In New York City, the COVID-19 pandemic has resulted in over a quarter of a million confirmed cases and nearly 23,000 deaths to date. That is nearly 15 percent of the total deaths in the United States and close to 3.5 percent of the total deaths worldwide. With almost 8.4 million people living in a 150 square mile radius, New York City is a densely populated global epicenter. Local politicians should have been smarter and faster to focus on protecting the city. However, this timeline demonstrates New York’s lack of ability to acknowledge the dire situation fast enough.
What was happening with the pandemic in January, 2020?
COVID-19 Not Taken Seriously
By the third week of January, Wuhan, China, where the virus originated, had completely closed off travel and any outside activity. Subsequently, France, Australia, and Canada all reported their first confirmed cases of COVID-19, and NYC Health Commissioner, Dr. Oxiris Barbot boasted that the Coronavirus was no match for the city. In fact, Barbot suggested she was looking forward to handling the city’s first case. She wanted to show how ready the city was for such a threat. According to Barbot, only New Yorkers with flu-like symptoms, that traveled within the past two weeks to the Wuhan area, needed to contact their doctors. Obviously over-confident and underestimating the virus, the health commissioner went on to explain that those who have traveled to Wuhan but do not show symptoms should certainly wash their hands frequently, but do not need to isolate themselves entirely.

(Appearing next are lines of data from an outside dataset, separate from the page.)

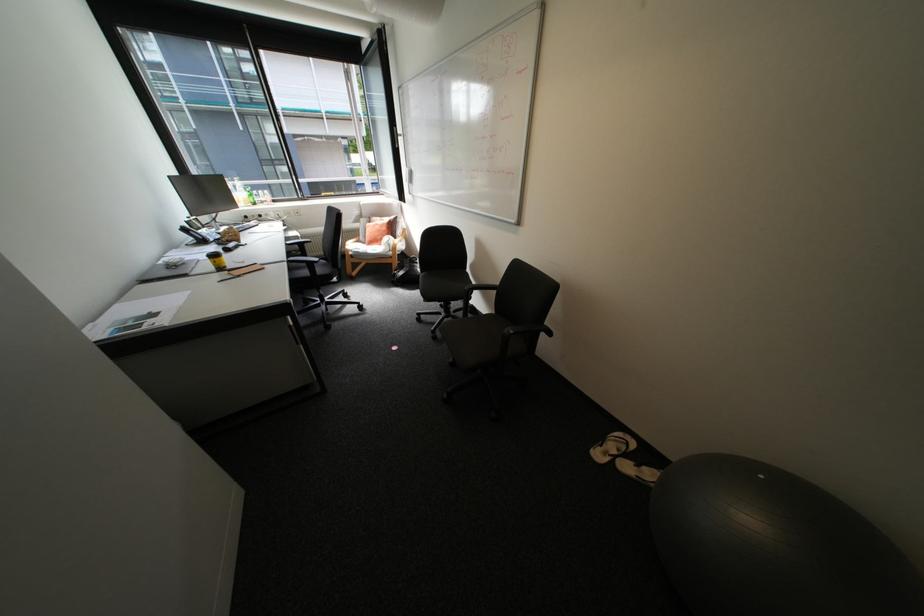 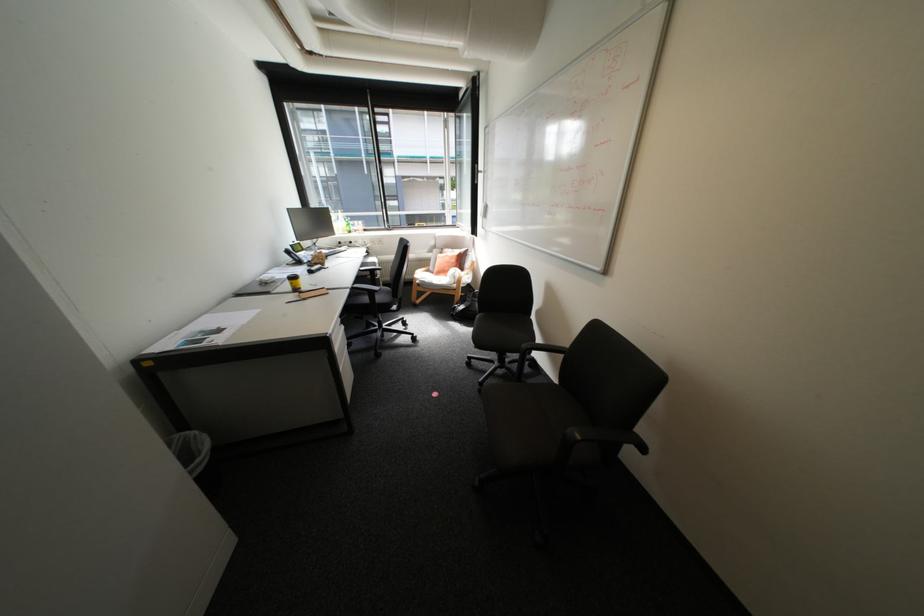 Question: The camera is either moving clockwise (left) or counter-clockwise (right) around the object. The first image is from the beginning of the video and the second image is from the end. Is the camera moving left or right when shooting the video?

Choices:
 (A) Left
 (B) Right

Answer: (B) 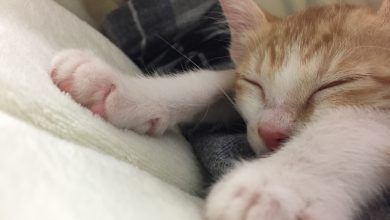 The height and width of the screenshot is (220, 390). Identify the location of gray checked blanket. (182, 30). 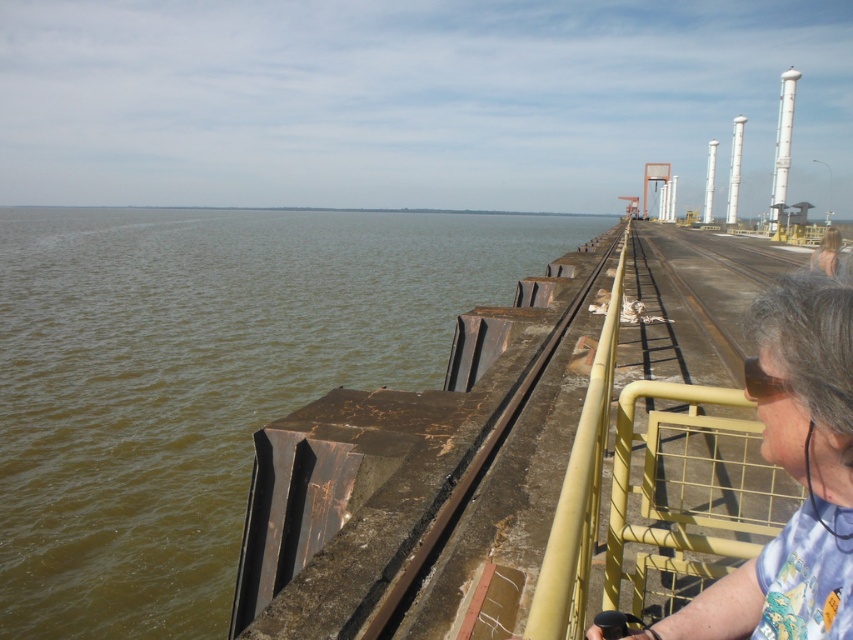 Question: Among these points, which one is farthest from the camera?

Choices:
 (A) (392, 604)
 (B) (675, 614)
 (C) (78, 472)

Answer: (C)

Question: Among these points, which one is farthest from the camera?

Choices:
 (A) (111, 428)
 (B) (579, 291)

Answer: (B)

Question: Can you confirm if brown water at center is smaller than gray hair at right?

Choices:
 (A) no
 (B) yes

Answer: (A)

Question: From the image, what is the correct spatial relationship of brown water at center in relation to yellow metal rail at center?

Choices:
 (A) right
 (B) left

Answer: (B)

Question: Estimate the real-world distances between objects in this image. Which object is farther from the brown water at center?

Choices:
 (A) yellow metal rail at center
 (B) gray hair at right

Answer: (B)

Question: Is brown water at center positioned in front of gray hair at right?

Choices:
 (A) no
 (B) yes

Answer: (A) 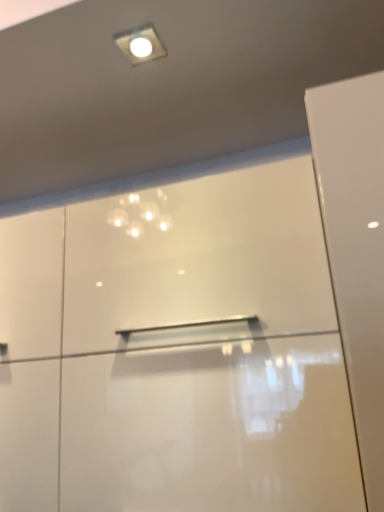 This screenshot has width=384, height=512. In order to click on vacant space to the right of white glossy droplight at upper center in this screenshot , I will do pos(209,46). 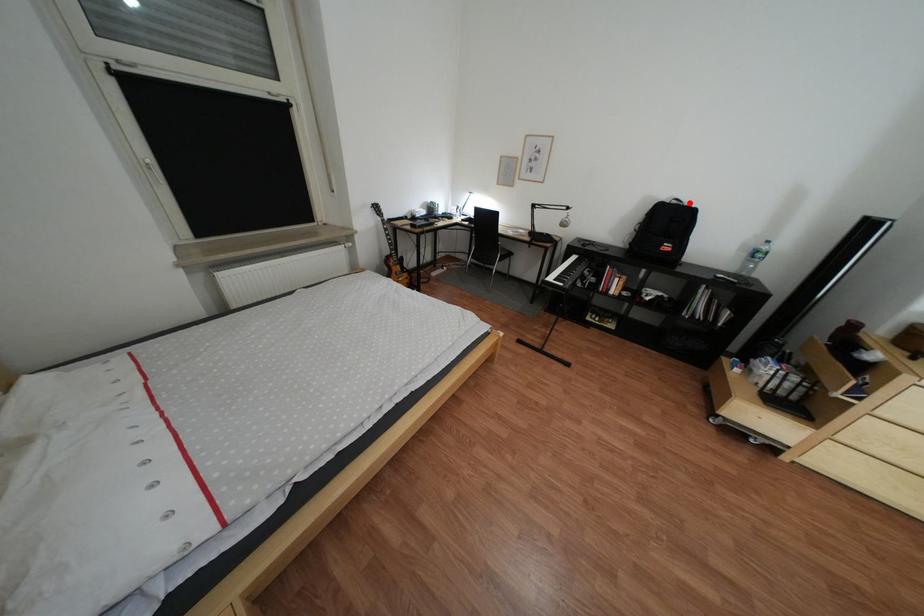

On January 31, the Trump administration suspended entry into the United States by any foreign nationals who had traveled to China in the past 14 days. Family members of American citizens or permanent residents were excluded from the suspension.
Was the pandemic taken seriously enough in February, 2020?
Still in Denial
At the beginning of February, politicians were still consistently underestimating the virus. Congresswoman Nydia Velazquez was the grand marshal of the Chinese New Year parade. She told the city to get out and enjoy the community. Additionally, Barbot encouraged New Yorkers to continue their daily lives as normal and not to avoid the subway or other parts of the city. On February 29, the United States reported its first coronavirus death in Seattle, Washington.
By March, 2020, NYC began to realize the severity of COVID-19
New York City had its first confirmed coronavirus case on March 1. It was a 39-year-old woman on Flight 701 from Doha, Qatar, to John F. Kennedy International Airport in late February. On March 2, both Governor Andrew M. Cuomo and Mayor Bill de Blasio guaranteed health investigators would track down everyone on the flight. That was an unfulfilled promise. Data suggests COVID-19 had been circulating around the city for weeks completely undetected. Unfortunately, the confirmed case did not make the politicians take the virus seriously.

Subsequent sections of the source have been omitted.